Paraphrasing a favorite saying of my colleague Roy Maxion: "You may forget about unlikely faults, but they won't forget about you."

Random Faults Cause Catastrophic Errors

Random faults can and do occur in hardware on an infrequent but inevitable basis. If you have a large number of embedded systems deployed you can count on this happening to your system. But, how severe can the consequences be from a random bit flip? As it turns out, this can be a source of system-killer problems that have hit more than one company, and can cause catastrophic failures of safety critical systems.

While random faults are usually transient events, even the most fleeting of faults will at least sometimes result in a persistent error that can be unsafe. “Hardware component faults may be permanent, transient or intermittent, but design faults will always be permanent. However, it should be remembered that faults of any of these classes may result in errors that persist within the system.” (Storey 1996, pg. 116)

Not every random fault will cause a catastrophic system failure. But based on experimental evidence and published studies, it is virtually certain that at least some random faults will cause catastrophic system failures in a system that is not fully protected against all possible single-point faults and likely combinations of multi-point faults.
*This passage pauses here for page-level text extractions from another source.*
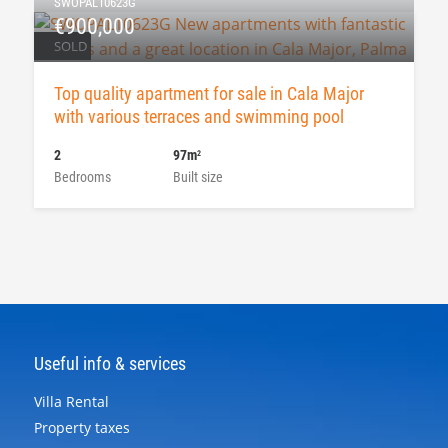
SWOPAL10623G
€900,000
SOLD
Top quality apartment for sale in Cala Major
with various terraces and swimming pool
2
97m
2
Bedrooms
Built size
Useful info & services
Villa Rental
Property taxes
Addy presented a case study of an embedded real time control system. The system architecture made heavy use of global variables (which is a bad idea for other reasons (Koopman 2010)). Analysis of test results showed that a single memory bit written to a global variable caused an unsafe action for the system studied despite redundant checks in software. (Addy 1991, pg. 77). This means that a single bit flip causing an unsafe system has to be considered plausible, because it has actually been demonstrated in a safety critical control system.
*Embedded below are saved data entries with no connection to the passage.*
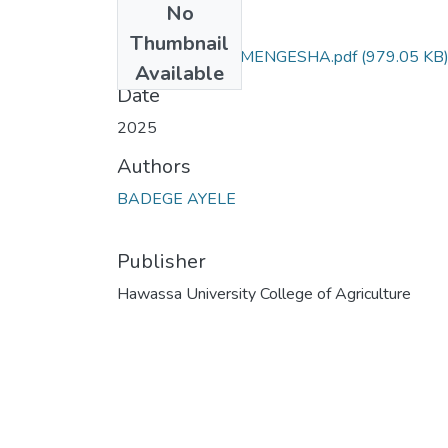
No
Files
Thumbnail
BADEGE AYELE MENGESHA.pdf
(979.05 KB
Available
Date
2025
Authors
BADEGE AYELE
Publisher
Hawassa University College of Agriculture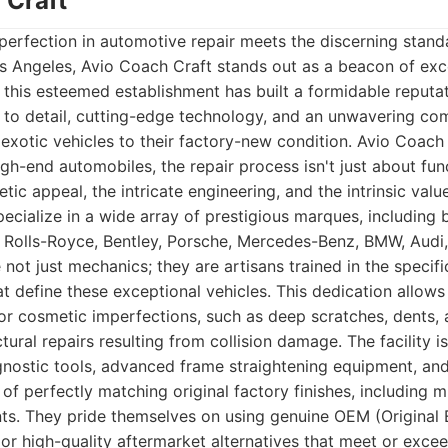
 Craft
perfection in automotive repair meets the discerning stand
s Angeles, Avio Coach Craft stands out as a beacon of exc
, this esteemed establishment has built a formidable reputat
n to detail, cutting-edge technology, and an unwavering c
 exotic vehicles to their factory-new condition. Avio Coac
gh-end automobiles, the repair process isn't just about funct
tic appeal, the intricate engineering, and the intrinsic value
ecialize in a wide array of prestigious marques, including b
i, Rolls-Royce, Bentley, Porsche, Mercedes-Benz, BMW, Aud
e not just mechanics; they are artisans trained in the specif
at define these exceptional vehicles. This dedication allow
r cosmetic imperfections, such as deep scratches, dents, a
tural repairs resulting from collision damage. The facility 
gnostic tools, advanced frame straightening equipment, and
f perfectly matching original factory finishes, including mu
nts. They pride themselves on using genuine OEM (Original
or high-quality aftermarket alternatives that meet or exce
Addy also reported a fault in which one process set a value, and then another process took action upon that value. Addy identified a failure mode in the first process of his system due to task death that rendered the operator unable to control the safety-critical process:

Excerpt from (Addy 1991, pg. 80)

In Addy’s case a display is frozen and control over the safety critical process is lost.  As a result of the experience, Addy recommends a separate safety process. (Addy 1991 pg. 81).

Sun Microsystems learned the Single Event Upset (SEU) lesson the hard way in 2000, when it had to recall high-end servers because they had failed to use error detection/correction codes and were suffering from server crashes due to random faults in SRAM. (Forbes, 2000) Fortunately no deaths were involved since this is a server rather than a safety critical embedded system.

Excerpt from Forbes 2000.

Cisco also had a significant SEU problem with their 12000 series router line cards. They went so far as to publish a description and workaround notification, stating: “Cisco 12000 line cards may reset after single event upset (SEU) failures. This field notice highlights some of those failures, why they occur, and what work arounds are available.” (Cisco 2003) Again, these were not safety critical systems.

More recently, Skarin & Karlsson presented a study of fault injection results on an automotive brake-by-wire system to determine if random faults can cause an unsafe situation. They found that 30% of random errors caused erroneous outputs, and of those 15% resulted in critical braking failures. (Skarin & Karlsson 2008)  In the context of this brake-by-wire study, critical failures were either loss of braking or a locked wheel during braking. (id., p. 148) Thus, it is clear that these sorts of errors can lead to critical operational faults in electronic automotive controls. It is worth noting that random errors tend to increase dramatically with altitude, making this a relevant environmental condition (Heijman 2011, p. 6)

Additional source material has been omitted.